I have a SATA HDD case (product details) with switches that toggle the power supply for each HDD.
My aim is to control each switch individually via software.
(My background: I'm a total novice to applied electronics, but I have a good grasp of the underlying physics.)
Luckily, it suffices to connect pins A and B (or any equivalent pair) to enable the HDD power supply as if the button were pressed. The top pins are ignored.
When a HDD is attached and the switch is off, the voltage between A and B is 12V. The current, when connecting A and B, is < 1mA.
My idea is now to add a transistor to each A-B pair of pins and route a wire from each transistor base to a microcontroller that's attached to the same ground potential as the HDD case. Is this approach feasible and safe?
Can you recommend a simple, low-power microcontroller that can be attached to a consumer motherboard, preferably via USB? It should have at least 15 output pins which are only needed to toggle the transistors.
The software interface that the MC should be able to implement is trivial:
set_pin_voltage(PIN_INDEX, on|off). Maybe a simple IC is enough?

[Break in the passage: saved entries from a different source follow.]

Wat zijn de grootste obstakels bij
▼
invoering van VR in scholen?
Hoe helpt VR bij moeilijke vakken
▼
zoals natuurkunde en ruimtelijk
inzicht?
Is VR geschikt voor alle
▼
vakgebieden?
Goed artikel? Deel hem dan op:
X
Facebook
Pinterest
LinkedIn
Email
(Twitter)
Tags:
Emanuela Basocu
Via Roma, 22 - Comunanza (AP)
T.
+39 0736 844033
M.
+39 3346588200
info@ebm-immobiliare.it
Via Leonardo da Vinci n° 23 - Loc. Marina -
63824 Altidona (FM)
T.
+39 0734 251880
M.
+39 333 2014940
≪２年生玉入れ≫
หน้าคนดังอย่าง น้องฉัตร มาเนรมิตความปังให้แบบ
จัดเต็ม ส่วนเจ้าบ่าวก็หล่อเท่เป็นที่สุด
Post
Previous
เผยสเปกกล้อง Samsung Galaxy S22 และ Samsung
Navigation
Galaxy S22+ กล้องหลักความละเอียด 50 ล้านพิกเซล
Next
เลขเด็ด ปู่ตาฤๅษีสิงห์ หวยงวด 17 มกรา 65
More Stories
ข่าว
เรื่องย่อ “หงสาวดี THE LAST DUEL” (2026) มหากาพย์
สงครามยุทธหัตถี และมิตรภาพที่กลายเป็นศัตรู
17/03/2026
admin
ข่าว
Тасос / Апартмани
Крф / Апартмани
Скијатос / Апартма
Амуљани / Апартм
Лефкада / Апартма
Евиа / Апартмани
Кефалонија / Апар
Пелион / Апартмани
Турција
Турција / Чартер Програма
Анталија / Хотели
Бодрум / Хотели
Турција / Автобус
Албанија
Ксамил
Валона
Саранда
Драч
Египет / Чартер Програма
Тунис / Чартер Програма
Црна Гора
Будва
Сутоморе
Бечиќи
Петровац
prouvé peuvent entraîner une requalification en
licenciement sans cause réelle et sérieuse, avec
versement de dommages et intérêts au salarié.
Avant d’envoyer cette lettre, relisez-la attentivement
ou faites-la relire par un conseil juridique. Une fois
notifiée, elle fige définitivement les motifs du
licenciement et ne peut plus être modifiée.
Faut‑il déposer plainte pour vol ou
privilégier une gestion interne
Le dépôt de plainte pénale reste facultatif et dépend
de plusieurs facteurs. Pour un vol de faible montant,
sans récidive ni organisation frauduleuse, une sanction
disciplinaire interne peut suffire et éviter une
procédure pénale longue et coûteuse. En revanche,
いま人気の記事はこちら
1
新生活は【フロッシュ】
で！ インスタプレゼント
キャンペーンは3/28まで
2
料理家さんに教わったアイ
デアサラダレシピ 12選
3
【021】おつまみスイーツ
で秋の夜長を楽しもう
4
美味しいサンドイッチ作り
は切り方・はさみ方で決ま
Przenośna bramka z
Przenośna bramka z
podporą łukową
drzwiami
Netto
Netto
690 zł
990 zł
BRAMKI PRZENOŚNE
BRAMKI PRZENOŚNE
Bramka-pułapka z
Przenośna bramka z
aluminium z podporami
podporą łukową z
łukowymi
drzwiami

What type of transistor would be appropriate? The default switch state should be off, so the transistor should only conduct when a voltage is applied to its base.
What type of cable would you recommend?
Since posting my original question, I've read a good amount of
The Art of
Electronics, but I nonetheless feel very insecure about real-life component
selection for my first electronics project.
I'd love to hear your expert advice.